Tito Díaz

Personal information
- Full name: Óscar Armando Díaz
- Date of birth: 15 October 1970
- Place of birth: El Salvador
- Date of death: 12 December 1998 (aged 28)
- Place of death: Santa Rosa de Lima, El Salvador
- Position: Forward

Senior career*
- Years: Team / Apps / (Gls)
- 1996: Municipal Limeño
- 1997–1998: FAS

International career
- 1997: El Salvador / 1 / (0)

= Tito Díaz =

Salvadoran footballer (1970-1998)

Óscar Armando Díaz (15 October 1970 – 12 December 1998), nicknamed Tito, was a Salvadoran professional footballer, prior to which had played football in High School.

==Club career==
Nicknamed Tito, Díaz played for FAS, forming the forward line with Marlon Medrano, and Municipal Limeño.

==International career==
Díaz made his debut for El Salvador in an April 1997 friendly match against Guatemala which proved to be his only international game. He was a non-playing squad member at the 1996 CONCACAF Gold Cup.
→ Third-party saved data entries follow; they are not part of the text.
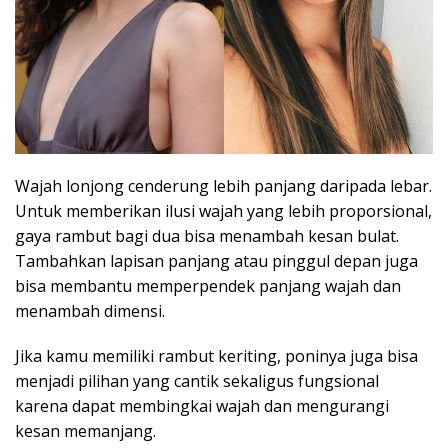
Wajah lonjong cenderung lebih panjang daripada lebar.
Untuk memberikan ilusi wajah yang lebih proporsional,
gaya rambut bagi dua bisa menambah kesan bulat.
Tambahkan lapisan panjang atau pinggul depan juga
bisa membantu memperpendek panjang wajah dan
menambah dimensi.
Jika kamu memiliki rambut keriting, poninya juga bisa
menjadi pilihan yang cantik sekaligus fungsional
karena dapat membingkai wajah dan mengurangi
kesan memanjang.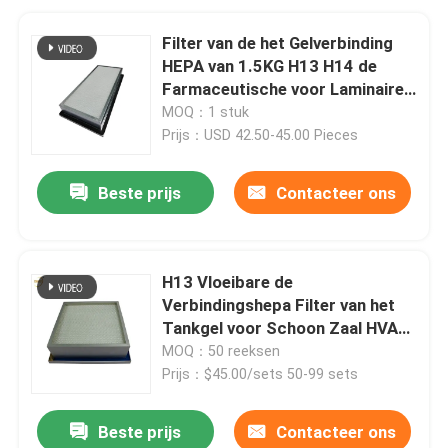
Filter van de het Gelverbinding
HEPA van 1.5KG H13 H14 de
Farmaceutische voor Laminaire
Luchtstroom
MOQ：1 stuk
Prijs：USD 42.50-45.00 Pieces
Beste prijs
Contacteer ons
H13 Vloeibare de
Verbindingshepa Filter van het
Tankgel voor Schoon Zaal HVAC
Systeem
MOQ：50 reeksen
Prijs：$45.00/sets 50-99 sets
Beste prijs
Contacteer ons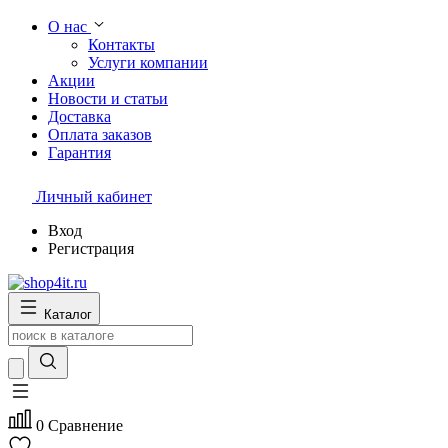
О нас
Контакты
Услуги компании
Акции
Новости и статьи
Доставка
Оплата заказов
Гарантия
Личный кабинет
Вход
Регистрация
Каталог
0
Сравнение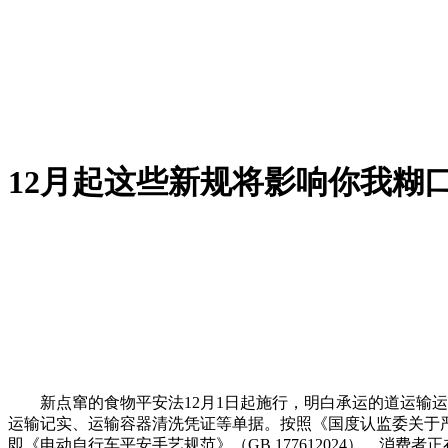
12月起这些新规将影响你我糊
新点窜的食物平安法12月1日起施行，明白承运的道运输运
运输记实、运输容器清洗凭证等单据。按照《国度认监委关于严
即《电动自行车平安手艺规范》（GB 177612024），消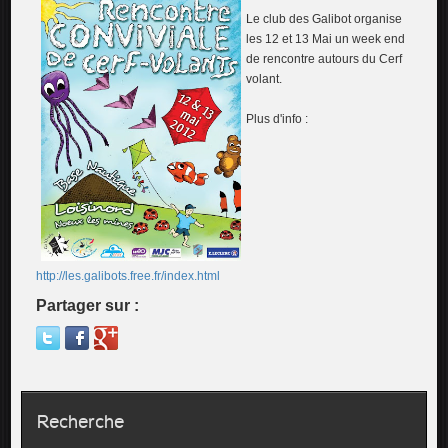
Le club des Galibot organise
les 12 et 13 Mai un week end
de rencontre autours du Cerf
volant.
Plus d'info :
http://les.galibots.free.fr/index.html
Partager sur :
Recherche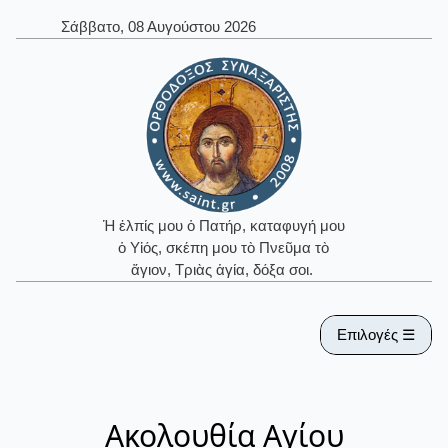
Σάββατο, 08 Αυγούστου 2026
Ἡ ἐλπίς μου ὁ Πατήρ, καταφυγή μου
ὁ Υἱός, σκέπη μου τὸ Πνεῦμα τὸ
ἅγιον, Τριὰς ἁγία, δόξα σοι.
Επιλογές ☰
Ακολουθία Αγίου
==Personal life and death==
Díaz was the son of Delfina Díaz de Escobar and José Carmen Escobar. Díaz was shot dead in a bar in Santa Rosa de Lima on 12 December 1998. In his honour, Municipal Limeño decided to withdraw the no. 10 jersey. The murder has never been solved.

Díaz's son, Cristian Bustillo, played for FESA and joined C.D. Águila in September 2011.